Looking at the differences in the techniques, we see that the pH and buffer was different for each: SPR used 50 mM Hepes pH 7.4, 150 mM NaCl, 0.05% Tween P20, 20 mM CaCl2 + 5% DMSO for the fragment; ITC used 50 mM Tris pH 8.0, 10 mM CaCl2 + 5% DMSO for the fragment; and crystallization used 22.5% w/v PEG 3350, 0.18 M (NH4)2SO4, 0.12 M NaSCN, 0.09 M Bis–Tris pH 5.5, 0.01 M Tris pH 8.5, which gave a final pH of 5.8. DMSO was used in all cases as the fragments were solubilized in neat DMSO at the start. It should be noted that the crystals obtained for soaking were in space group P212121, whereas most of the crystal structures determined for the co-crystallization with fragments were found in P312. This is due to the fact that when DMSO is present during the crystallization process, the space group tends to fall into the trigonal space group.
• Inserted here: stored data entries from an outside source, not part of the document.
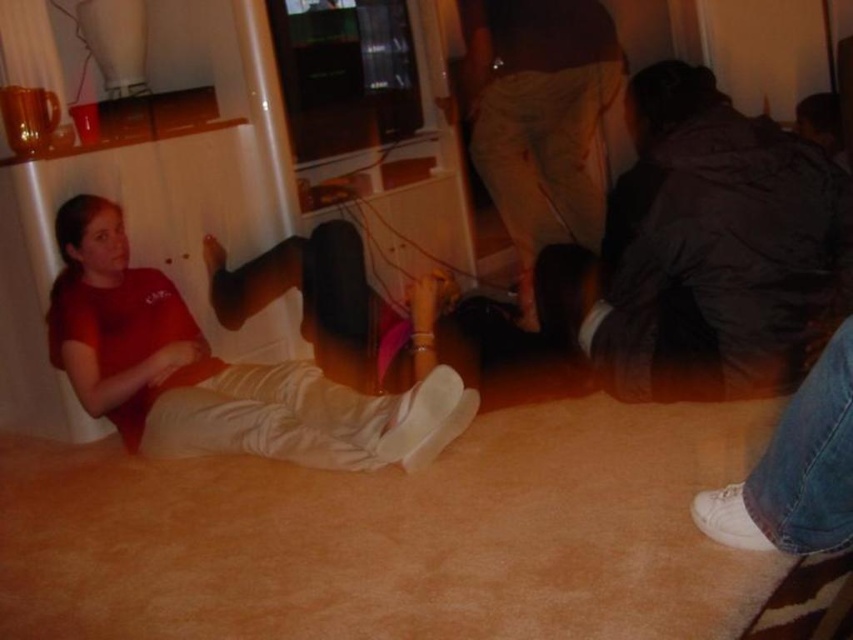 Question: Does dark brown jacket at lower right have a smaller size compared to matte red t-shirt at left?

Choices:
 (A) no
 (B) yes

Answer: (B)

Question: Which is nearer to the light brown cotton pants at center?

Choices:
 (A) matte red t-shirt at left
 (B) dark brown jacket at lower right

Answer: (B)

Question: Based on their relative distances, which object is farther from the dark brown jacket at lower right?

Choices:
 (A) matte red t-shirt at left
 (B) light brown cotton pants at center

Answer: (A)

Question: Can you confirm if matte red t-shirt at left is positioned above light brown cotton pants at center?

Choices:
 (A) yes
 (B) no

Answer: (B)

Question: Is matte red t-shirt at left thinner than light brown cotton pants at center?

Choices:
 (A) yes
 (B) no

Answer: (B)

Question: Estimate the real-world distances between objects in this image. Which object is closer to the light brown cotton pants at center?

Choices:
 (A) dark brown jacket at lower right
 (B) matte red t-shirt at left

Answer: (A) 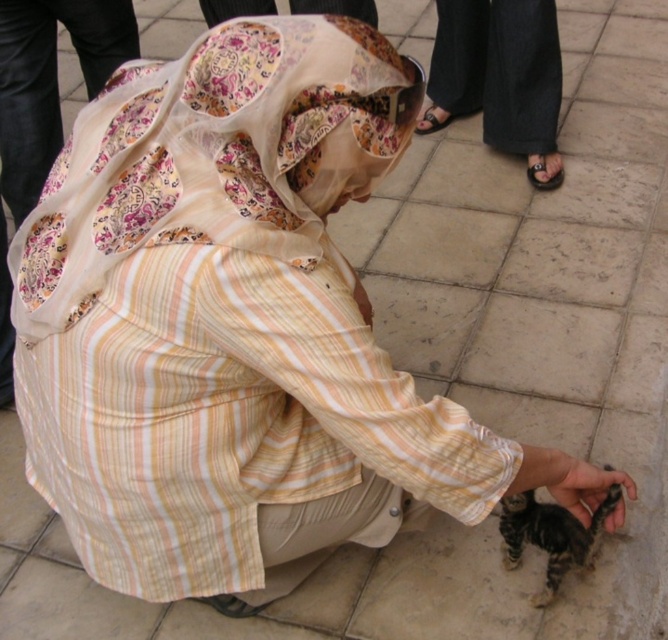 You are a delivery robot that needs to place a package between the floral sheer scarf at center and the black leather sandal at lower right. The package requires a space of 5 feet. Can you fit it there?

The floral sheer scarf at center is 5.32 feet from the black leather sandal at lower right, so yes, the package requiring 5 feet of space can be placed between them as there is sufficient distance.

What is located at the coordinates point (212, 156)?

The floral sheer scarf at center is located at point (212, 156).

You are a delivery robot that is 0.5 meters wide. You need to move from the entrance to the kitchen. There is a black cotton pants at upper center and a striped fur kitten at lower right in your path. Can you pass between them without hitting either?

The black cotton pants at upper center and striped fur kitten at lower right are 1.58 meters apart. Since the robot is 0.5 meters wide, there is enough space between them to pass safely without collision. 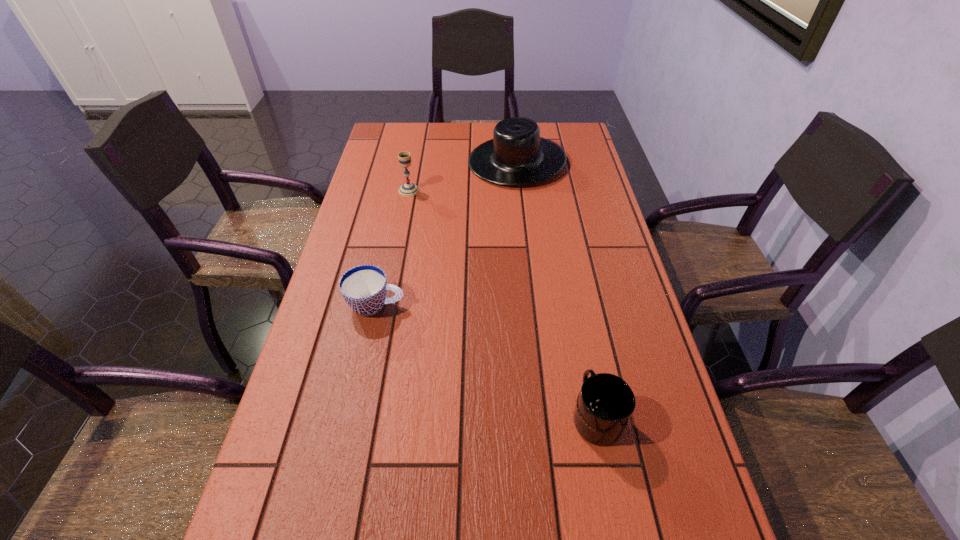 Locate an element on the screen. This screenshot has height=540, width=960. vacant area situated 0.220m with the handle on the side of the mug is located at coordinates (575, 307).

Identify the location of vacant space located on the side of the shortest object with the handle. (438, 305).

This screenshot has height=540, width=960. Identify the location of object at the far edge. (517, 155).

The image size is (960, 540). What are the coordinates of `chalice that is at the left edge` in the screenshot? It's located at [408, 189].

At what (x,y) coordinates should I click in order to perform the action: click on cup located in the left edge section of the desktop. Please return your answer as a coordinate pair (x, y). The height and width of the screenshot is (540, 960). Looking at the image, I should click on (364, 288).

Where is `dress hat that is at the right edge`? dress hat that is at the right edge is located at coordinates (517, 155).

At what (x,y) coordinates should I click in order to perform the action: click on mug present at the right edge. Please return your answer as a coordinate pair (x, y). Looking at the image, I should click on tap(605, 404).

This screenshot has width=960, height=540. Identify the location of object that is at the far right corner. (517, 155).

This screenshot has width=960, height=540. In the image, there is a desktop. Find the location of `free space at the far edge`. free space at the far edge is located at coordinates (440, 126).

Where is `free location at the left edge`? Image resolution: width=960 pixels, height=540 pixels. free location at the left edge is located at coordinates (404, 211). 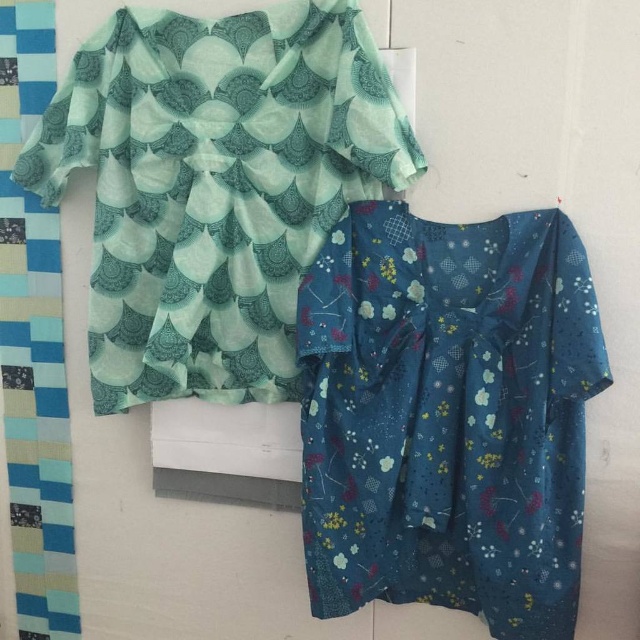 How distant is blue floral fabric dress at lower right from teal fabric dress at upper left?

They are 7.85 inches apart.

Looking at this image, does blue floral fabric dress at lower right have a greater width compared to teal fabric dress at upper left?

In fact, blue floral fabric dress at lower right might be narrower than teal fabric dress at upper left.

The height and width of the screenshot is (640, 640). Describe the element at coordinates (448, 416) in the screenshot. I see `blue floral fabric dress at lower right` at that location.

Where is `blue floral fabric dress at lower right`? The width and height of the screenshot is (640, 640). blue floral fabric dress at lower right is located at coordinates pyautogui.click(x=448, y=416). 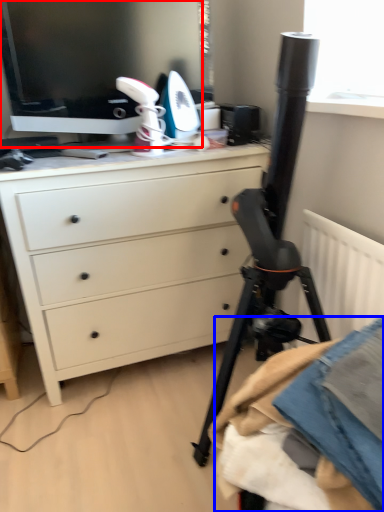 Question: Which object appears farthest to the camera in this image, computer monitor (highlighted by a red box) or clothing (highlighted by a blue box)?

Choices:
 (A) computer monitor
 (B) clothing

Answer: (A) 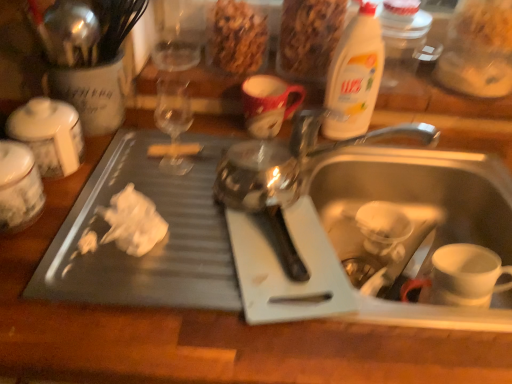 Locate an element on the screen. This screenshot has height=384, width=512. vacant region to the left of crumbly brown granola at upper center, arranged as the second food when viewed from the right is located at coordinates (177, 62).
There may also be some influence due to a pH change- the co-crystal experiments were done at pH 7.0 instead of pH 5.8. We have typically found that SPR is a reliable method for estimating binding constants of fragments up to KD = 250–500 μM, but beyond this level the error associated with the measurements can become significant. In particular, the insolubility of fragments in SPR compatible buffers and at high fragment concentrations, can cause chip surface interaction artefacts, and this prevents fragment injections at or near the saturating concentrations required for accurate affinity estimations. As discussed previously, by applying a normalization scheme based on the saturation response from a positive control it is possible to estimate affinities without achieving saturation (Fig. 1b, c). Using this approach we attempted to estimate KD up to 1 mM values, but as can be seen in Table 1, the correspondence between the SPR and crystallography methods breaks down beyond 300 μM and we saw no fragments in the crystal structures beyond the 500 μM barrier.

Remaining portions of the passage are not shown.